This Week’s Reading

A glimpse of a recent thunderstorm. That’s our drinking and wash water collecting in the can. 

With words in Otetela, Lingala, French and Swahili competing for my brain’s limited bandwidth, I’ve become even more of a news junkie than I was in the States, if only to seek some refuge in the English language. So I thought I’d share a few of the noteworthy articles I’ve been reading. Most are from this past week, though some I only just read this week. (I blame that entirely on slow Internet access and not my own laziness.)

The news came last week that the conflict between Congolese troops and the M23 rebel group (purportedly backed by Rwanda) was coming to an end. The Global Post reports that the Uganda army now has M23’s leader in custody.
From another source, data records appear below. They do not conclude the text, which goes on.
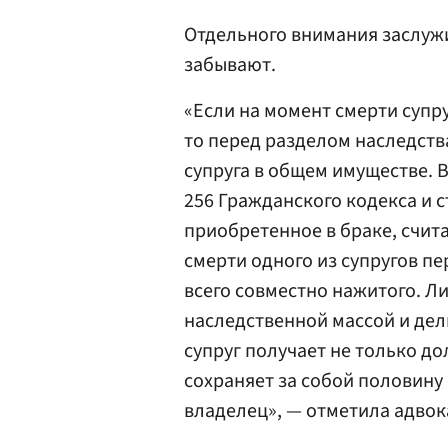
Отдельного внимания заслужи
забывают.
«Если на момент смерти супр
то перед разделом наследст
супруга в общем имуществе. 
256 Гражданского кодекса и 
приобретенное в браке, счит
смерти одного из супругов 
всего совместно нажитого. Л
наследственной массой и дел
супруг получает не только до
сохраняет за собой половину
владелец», — отметила адвок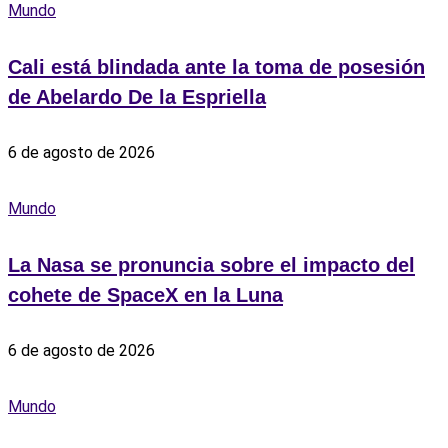
Mundo
Cali está blindada ante la toma de posesión
de Abelardo De la Espriella
6 de agosto de 2026
Mundo
La Nasa se pronuncia sobre el impacto del
cohete de SpaceX en la Luna
6 de agosto de 2026
Mundo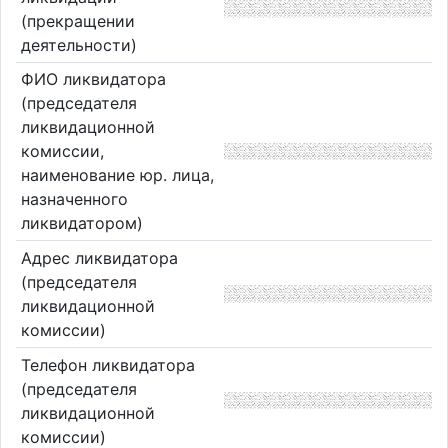
(прекращении
деятельности)
ФИО ликвидатора
(председателя
ликвидационной
комиссии,
наименование юр. лица,
назначенного
ликвидатором)
Адрес ликвидатора
(председателя
ликвидационной
комиссии)
Телефон ликвидатора
(председателя
ликвидационной
комиссии)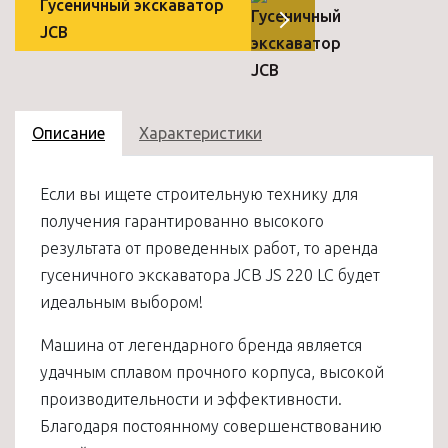
Гусеничный экскаватор
JCB
Описание
Характеристики
Если вы ищете строительную технику для
получения гарантированно высокого
результата от проведенных работ, то аренда
гусеничного экскаватора JCB JS 220 LC будет
идеальным выбором!
Машина от легендарного бренда является
удачным сплавом прочного корпуса, высокой
производительности и эффективности.
Благодаря постоянному совершенствованию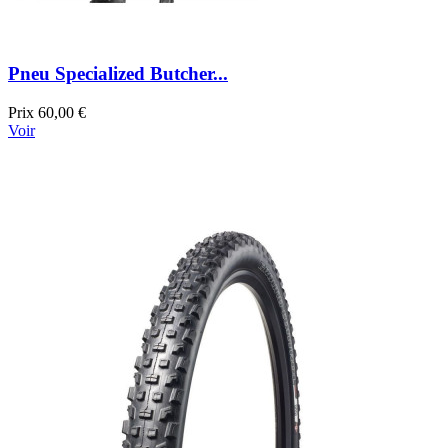
Pneu Specialized Butcher...
Prix
60,00 €
Voir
Here’s a comprehensive guide from IRIN covering the various rebel groups. It’s important that the M23 leader has been captured, less he foment another uprising another perch as so many have before him.

It’s also noteworthy that Uganda chose to arrest Makenga, given their quasi-alliance with Rwanda. Again, Jason Stearns offered his analysis as the fighting was winding down and the balance was tipping in the favor of the government troops.
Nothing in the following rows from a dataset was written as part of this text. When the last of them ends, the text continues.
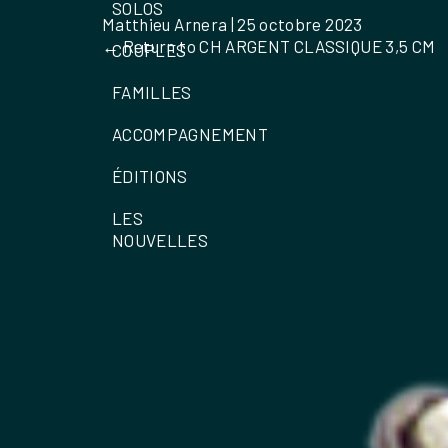
SOLOS
Matthieu Arnera
|
25 octobre 2023
←
Return to CH ARGENT CLASSIQUE 3,5 CM
COUPLES
FAMILLES
ACCOMPAGNEMENT
ÉDITIONS
LES
NOUVELLES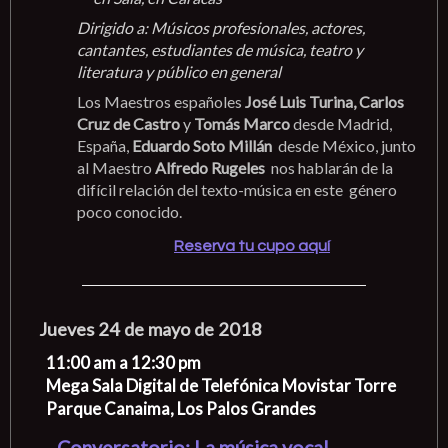
Dirigido a: Músicos profesionales, actores,
cantantes, estudiantes de música, teatro y
literatura y público en general
Los Maestros españoles
José Luis Turina, Carlos
Cruz de Castro
y
Tomás Marco
desde Madrid,
España,
Eduardo Soto Millán
desde México, junto
al Maestro
Alfredo Rugeles
nos hablarán de la
difícil relación del texto-música en este género
poco conocido.
Reserva tu cupo aquí
Jueves 24 de mayo de 2018
11:00 am a 12:30 pm
Mega Sala Digital de Telefónica Movistar Torre
Parque Canaima, Los Palos Grandes
Conversatorio: La música vocal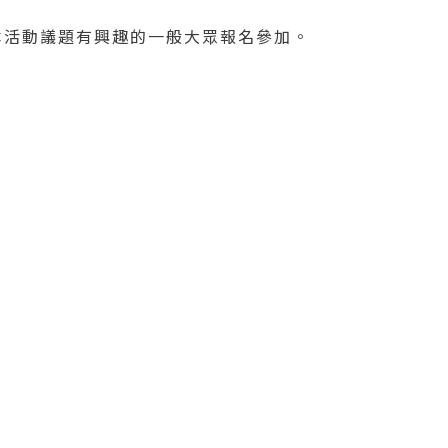
本活動議題有興趣的一般大眾報名參加。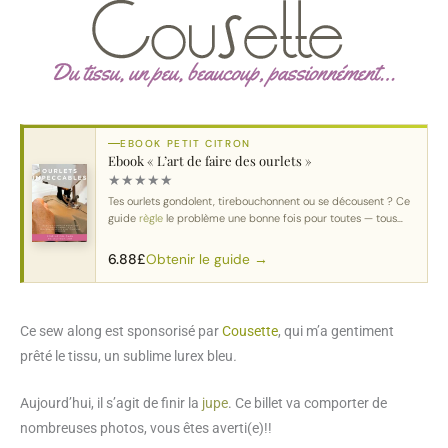
EBOOK PETIT CITRON
Ebook « L’art de faire des ourlets »
★
★
★
★
★
Tes ourlets gondolent, tirebouchonnent ou se décousent ? Ce
guide
règle
le problème une bonne fois pour toutes — tous
tissus
, toutes machines.
Obtenir le guide →
6.88
£
Ce sew along est sponsorisé par
Cousette
, qui m’a gentiment
prêté le tissu, un sublime lurex bleu
.
Aujourd’hui, il s’agit de finir la
jupe
. Ce billet va comporter de
nombreuses photos, vous êtes averti(e)!!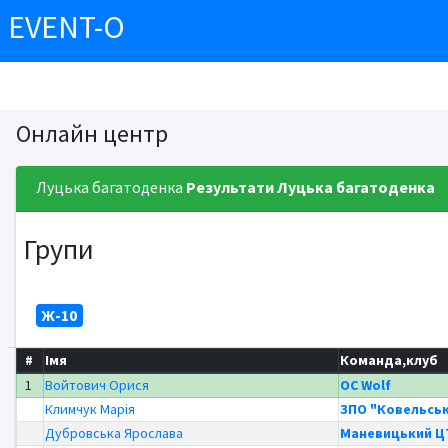
EVENT-O
Онлайн центр
Луцька багатоденка
Результати
Луцька багатоденка
Групи
Ж-10
#
Імя
Команда,клуб
1
Войтович Орися
OC Wolf
Климчук Марія
ЗПО "Ковельськ
Дубровська Ярослава
Маневицький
Jason Stearns posted a piece on recent political and economic reforms and the tenuous hold a reformist prime minister has on his job in faraway Kinshasa.
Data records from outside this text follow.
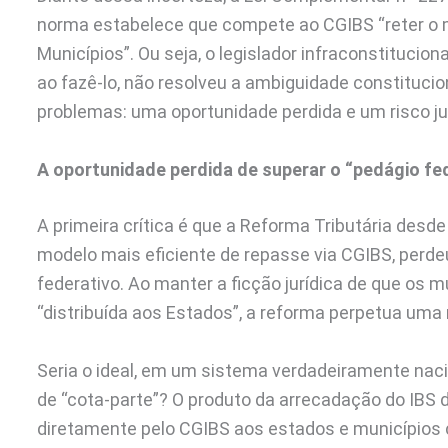
norma estabelece que compete ao CGIBS “reter o mo
Municípios”. Ou seja, o legislador infraconstitucion
ao fazê-lo, não resolveu a ambiguidade constitucio
problemas: uma oportunidade perdida e um risco jur
A oportunidade perdida de superar o “pedágio fe
A primeira crítica é que a Reforma Tributária des
modelo mais eficiente de repasse via CGIBS, per
federativo. Ao manter a ficção jurídica de que os
“distribuída aos Estados”, a reforma perpetua uma
Seria o ideal, em um sistema verdadeiramente nacio
de “cota-parte”? O produto da arrecadação do IBS de
diretamente pelo CGIBS aos estados e municípios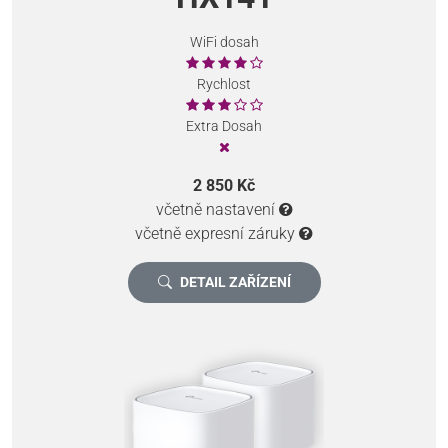
WiFi dosah
Rychlost
Extra Dosah
2 850 Kč
včetně nastavení
včetně expresní záruky
DETAIL ZAŘÍZENÍ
Adam Nossiter of the New York Times filed a compelling story from Dakar, Senegal, on deceiving growth statistics used to show gains in Africa. I challenge anyone who doesn’t think economic inequality is a problem we need to worry about in the U.S. to spend a few hours on the streets of Kinshasa, where the vast majority of the population might as well unify themselves under the banner, “We are the 99.999 percent.” For all that we talk about the “developing world,” it seems that we might be developing more toward the Congo model and not vice versa, given recent trends in American inequality.